Special tests are most useful when they are chosen to answer a specific question. The same test can be helpful in one patient and nearly meaningless in another, depending on pre-test probability: your best estimate (before testing) of how likely a condition is, based on the patient’s presentation.

How pre-test probability guides test choice

  • High pre-test probability (presentation strongly fits): a positive test may not add much, but a negative test can be valuable to rule out or redirect.
  • Low pre-test probability (presentation doesn’t fit): a positive test is more likely to be a false positive; you should be cautious about over-interpreting it.
  • Moderate pre-test probability: tests can meaningfully shift your confidence either way, especially when used in clusters.

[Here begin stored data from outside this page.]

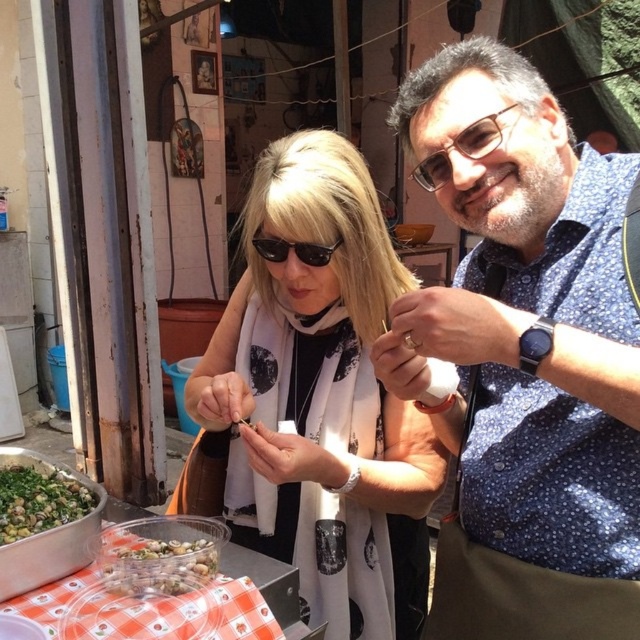 You are a delivery person who needs to pack the clear plastic container at lower left and the black plastic sunglasses at center into a box. The box can only hold items that are no larger than the sunglasses. Can both items fit?

The clear plastic container at lower left is larger than the black plastic sunglasses at center, so it cannot fit into the box if the box can only hold items no larger than the sunglasses. Only the sunglasses can fit.

You are a delivery person who needs to place a package between the matte black glasses at upper center and the black plastic sunglasses at center. The package is 25 centimeters long. Can you fit it between them without moving the glasses or sunglasses?

The distance between the matte black glasses at upper center and the black plastic sunglasses at center is 23.40 centimeters. Since the package is 25 centimeters long, which is longer than the available space, it cannot be placed between them without moving the objects.

You are a customer at a sunglasses store and see the matte black glasses at upper center and the black plastic sunglasses at center. Which pair is bigger?

The matte black glasses at upper center is larger in size than the black plastic sunglasses at center. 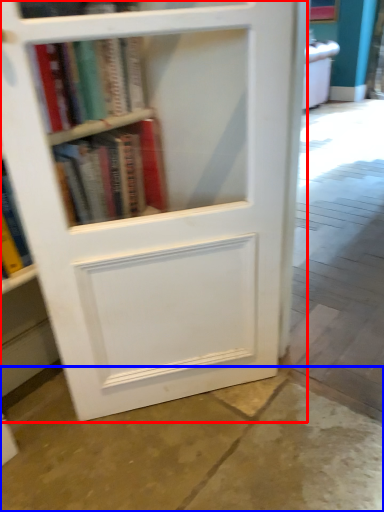 Question: Which object is closer to the camera taking this photo, bookcase (highlighted by a red box) or concrete (highlighted by a blue box)?

Choices:
 (A) bookcase
 (B) concrete

Answer: (B) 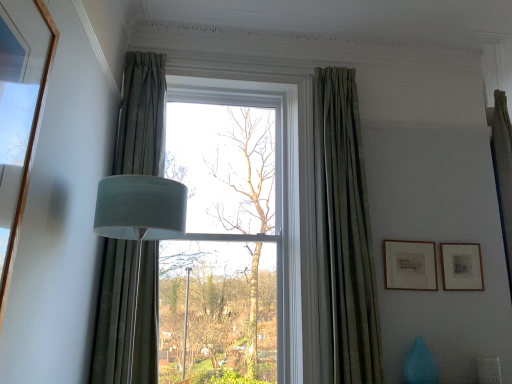 Question: From the image's perspective, is matte blue vase at lower right located above or below matte black picture frame at right, which ranks as the second picture frame in left-to-right order?

Choices:
 (A) below
 (B) above

Answer: (A)

Question: From a real-world perspective, is matte blue vase at lower right positioned above or below matte black picture frame at right, which ranks as the second picture frame in left-to-right order?

Choices:
 (A) above
 (B) below

Answer: (B)

Question: Which of these objects is positioned farthest from the green fabric curtain at left, positioned as the 2th curtain in right-to-left order?

Choices:
 (A) matte glass window at center
 (B) matte gold picture frame at right, the second picture frame in the right-to-left sequence
 (C) green velvet curtain at center, acting as the second curtain starting from the left
 (D) matte black picture frame at right, which appears as the first picture frame when viewed from the right
 (E) matte blue vase at lower right

Answer: (D)

Question: Estimate the real-world distances between objects in this image. Which object is farther from the matte black picture frame at right, which ranks as the second picture frame in left-to-right order?

Choices:
 (A) green velvet curtain at center, which is the first curtain in right-to-left order
 (B) matte blue vase at lower right
 (C) matte gold picture frame at right, the second picture frame in the right-to-left sequence
 (D) green fabric curtain at left, positioned as the 2th curtain in right-to-left order
 (E) matte glass window at center

Answer: (D) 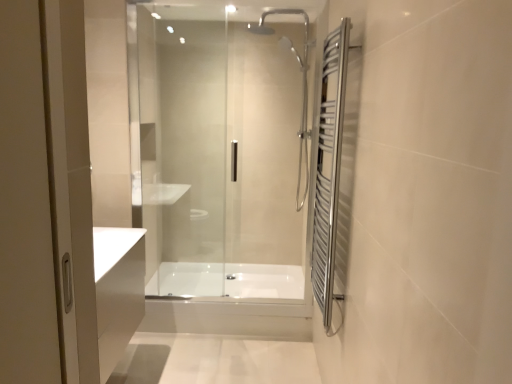 Question: Considering the positions of polished chrome towel rack at right and transparent glass shower door at center in the image, is polished chrome towel rack at right taller or shorter than transparent glass shower door at center?

Choices:
 (A) short
 (B) tall

Answer: (A)

Question: Is polished chrome towel rack at right to the left or to the right of transparent glass shower door at center in the image?

Choices:
 (A) left
 (B) right

Answer: (B)

Question: Estimate the real-world distances between objects in this image. Which object is farther from the white glossy bathtub at center, which appears as the second bath when viewed from the front?

Choices:
 (A) polished chrome towel rack at right
 (B) white glossy bathtub at center, acting as the second bath starting from the back
 (C) transparent glass shower door at center

Answer: (A)

Question: Based on their relative distances, which object is farther from the white glossy bathtub at center, the 1th bath viewed from the back?

Choices:
 (A) white glossy bathtub at center, acting as the second bath starting from the back
 (B) polished chrome towel rack at right
 (C) transparent glass shower door at center

Answer: (B) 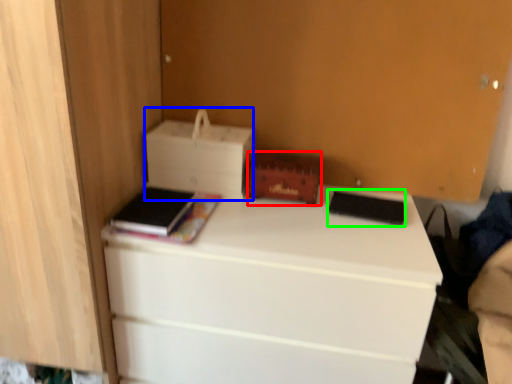 Question: Which object is the closest to the storage box (highlighted by a red box)? Choose among these: printer (highlighted by a blue box) or paperback book (highlighted by a green box).

Choices:
 (A) printer
 (B) paperback book

Answer: (A) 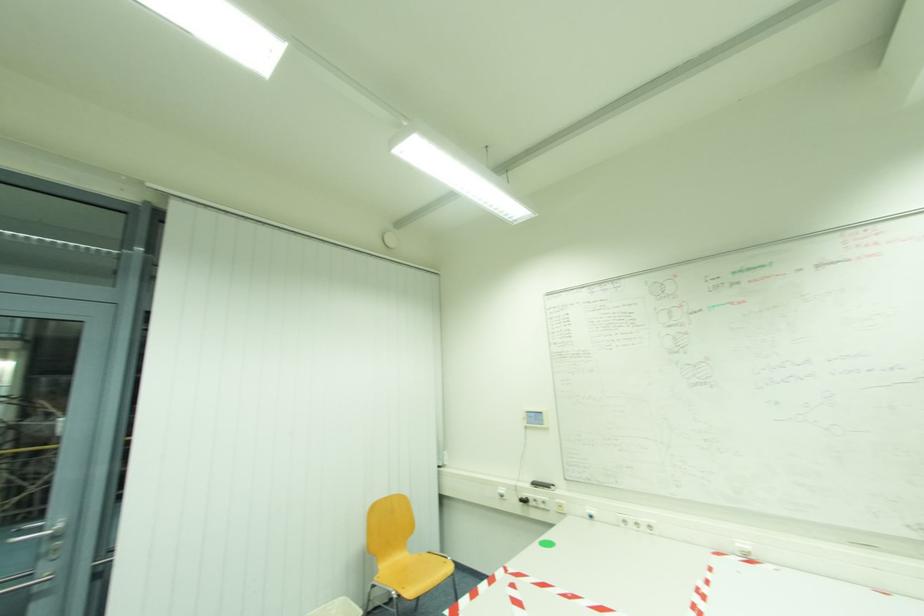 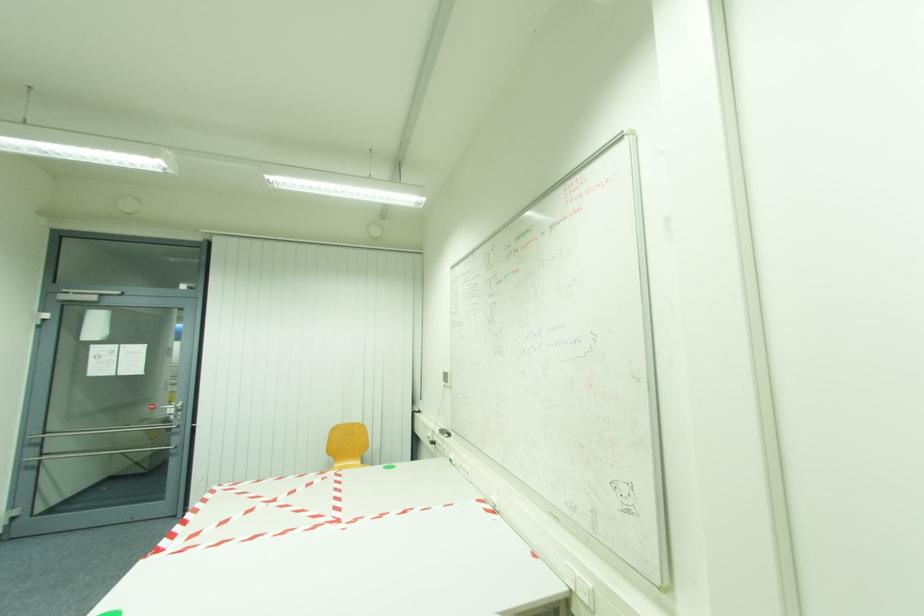 Question: The images are taken continuously from a first-person perspective. In which direction are you moving?

Choices:
 (A) Left
 (B) Right
 (C) Forward
 (D) Backward

Answer: (B) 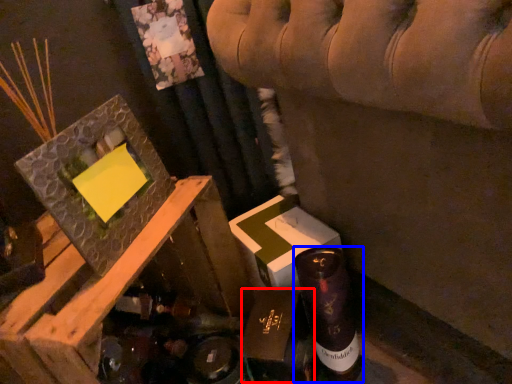 Question: Among these objects, which one is nearest to the camera, cardboard box (highlighted by a red box) or bottle (highlighted by a blue box)?

Choices:
 (A) cardboard box
 (B) bottle

Answer: (A) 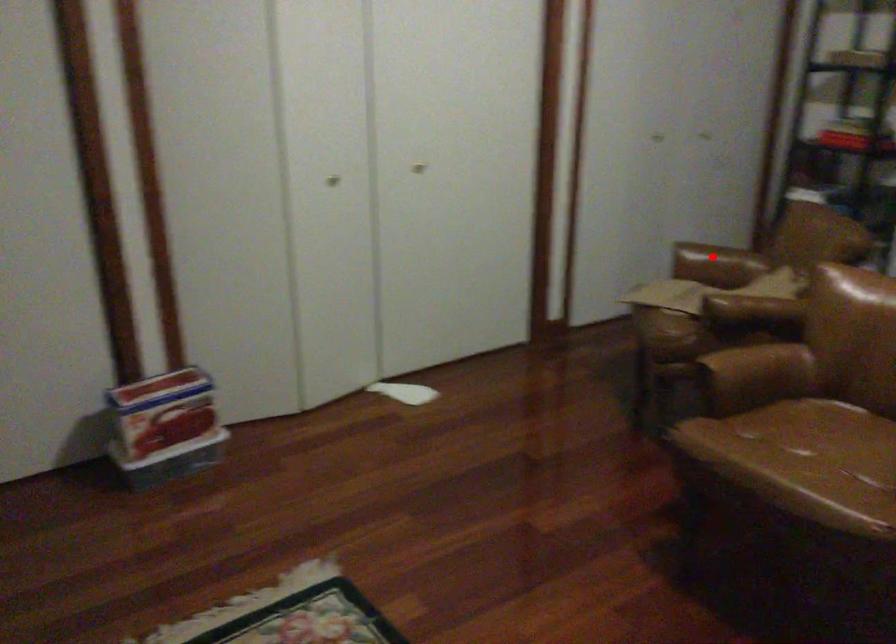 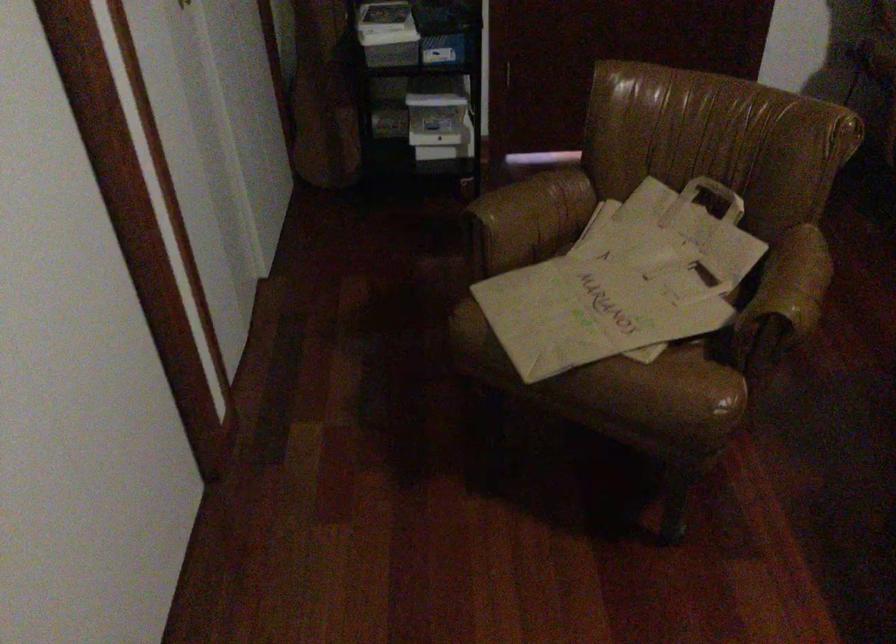 Where in the second image is the point corresponding to the highlighted location from the first image?

(532, 216) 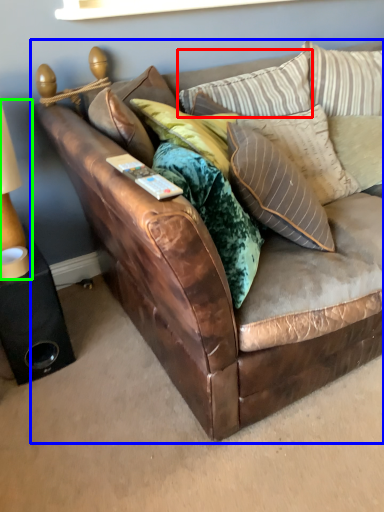 Question: Which object is the farthest from pillow (highlighted by a red box)? Choose among these: studio couch (highlighted by a blue box) or table lamp (highlighted by a green box).

Choices:
 (A) studio couch
 (B) table lamp

Answer: (B) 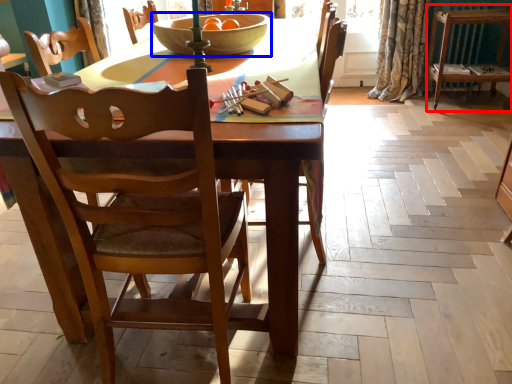 Question: Which object is further to the camera taking this photo, dresser (highlighted by a red box) or bowl (highlighted by a blue box)?

Choices:
 (A) dresser
 (B) bowl

Answer: (A) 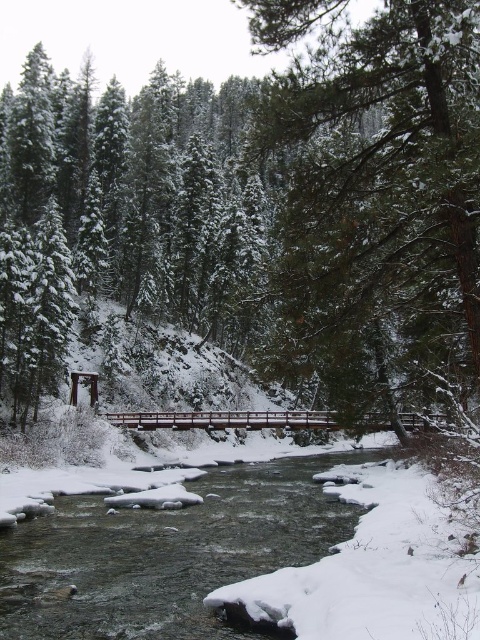 What do you see at coordinates (380, 195) in the screenshot? The image size is (480, 640). I see `green textured tree at center` at bounding box center [380, 195].

I want to click on green textured tree at center, so click(x=380, y=195). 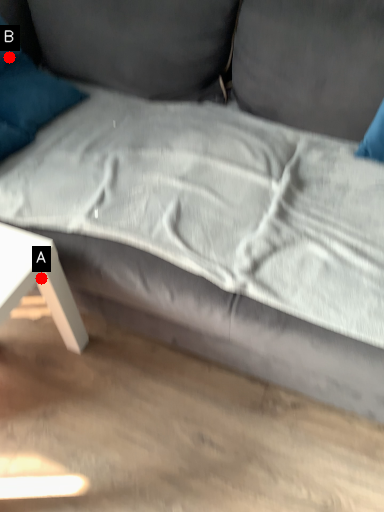 Question: Two points are circled on the image, labeled by A and B beside each circle. Which point is farther from the camera taking this photo?

Choices:
 (A) A is further
 (B) B is further

Answer: (B) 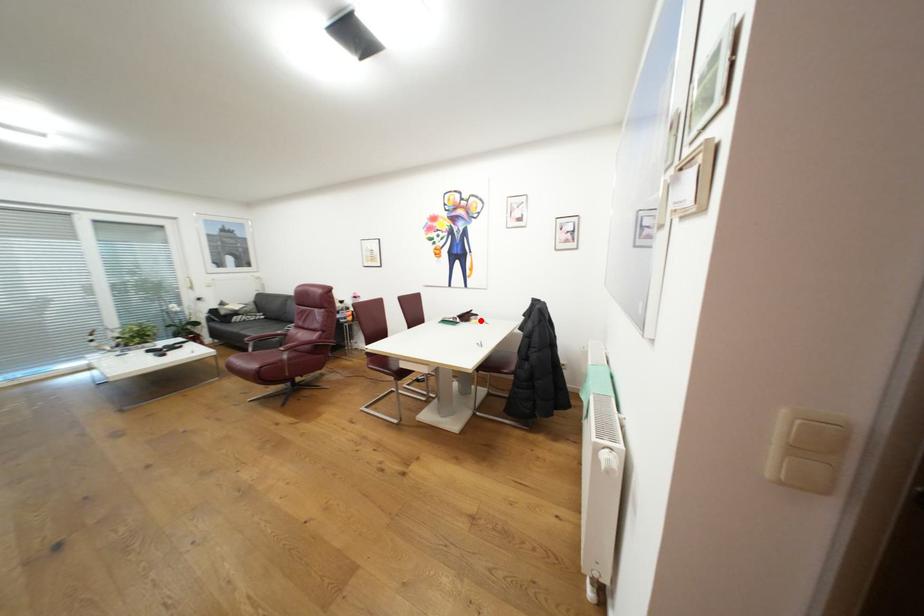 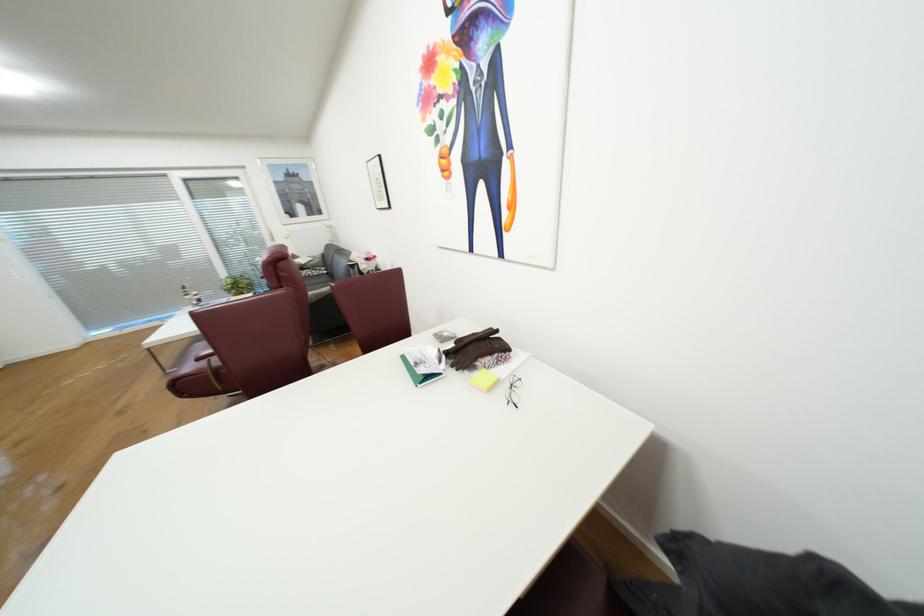 Find the pixel in the second image that matches the highlighted location in the first image.

(492, 373) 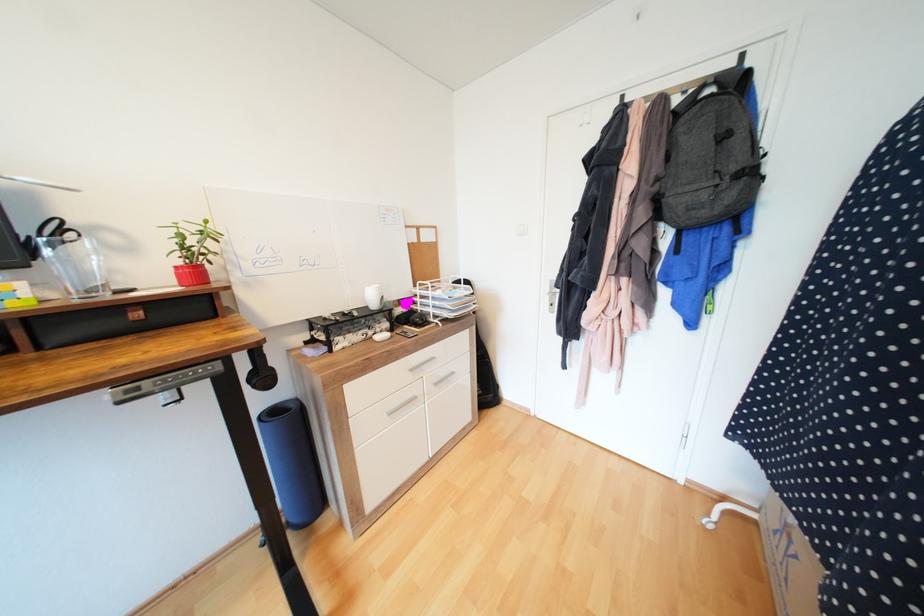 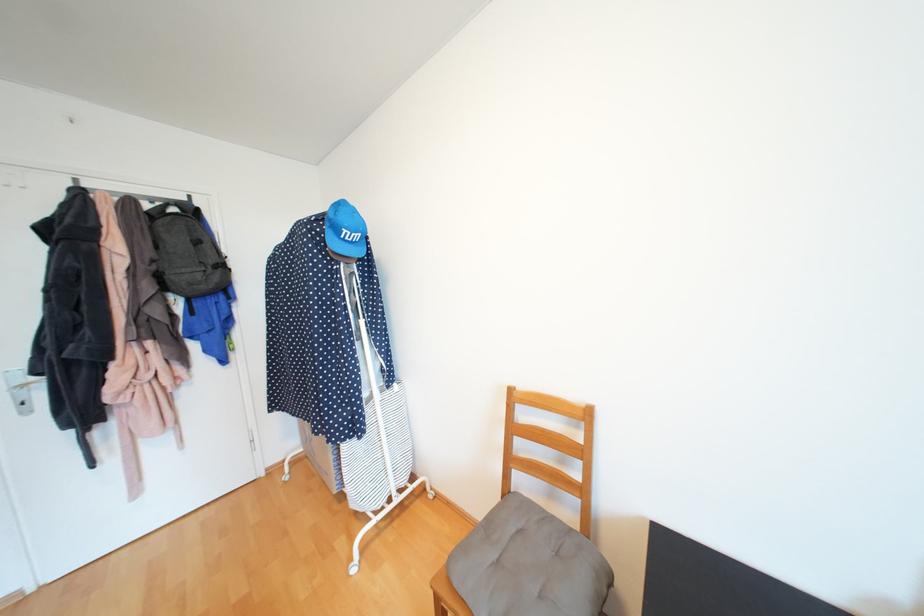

A simple decision sequence (practical)

  1. State your working hypothesis in plain language (e.g., “neck pain with arm symptoms likely from cervical nerve root irritation”).
  2. Choose a test that stresses the suspected tissue in a way that matches the symptom behavior (provocation or relief).
  3. Define what counts as ‘positive’ before you do it (location, quality, and change in symptoms).
  4. Re-test a comparable sign (a movement or symptom) after the test to see if the test meaningfully changed the picture.
  5. Decide what to do next: confirm with a second test, modify the hypothesis, or stop and prioritize safety.

What “positive” should mean in spine special tests

In spine screening, “positive” is rarely just “it hurt.” A useful positive response is typically one of the following:

  • Reproduction of the patient’s familiar symptoms (same distribution/quality), not just local discomfort.
  • Symptom behavior change: symptoms peripheralize/centralize, intensify, or ease in a pattern consistent with the hypothesis.
  • Structural differentiation changes symptoms (e.g., moving a distant joint alters symptoms, suggesting neural mechanosensitivity rather than local tissue strain).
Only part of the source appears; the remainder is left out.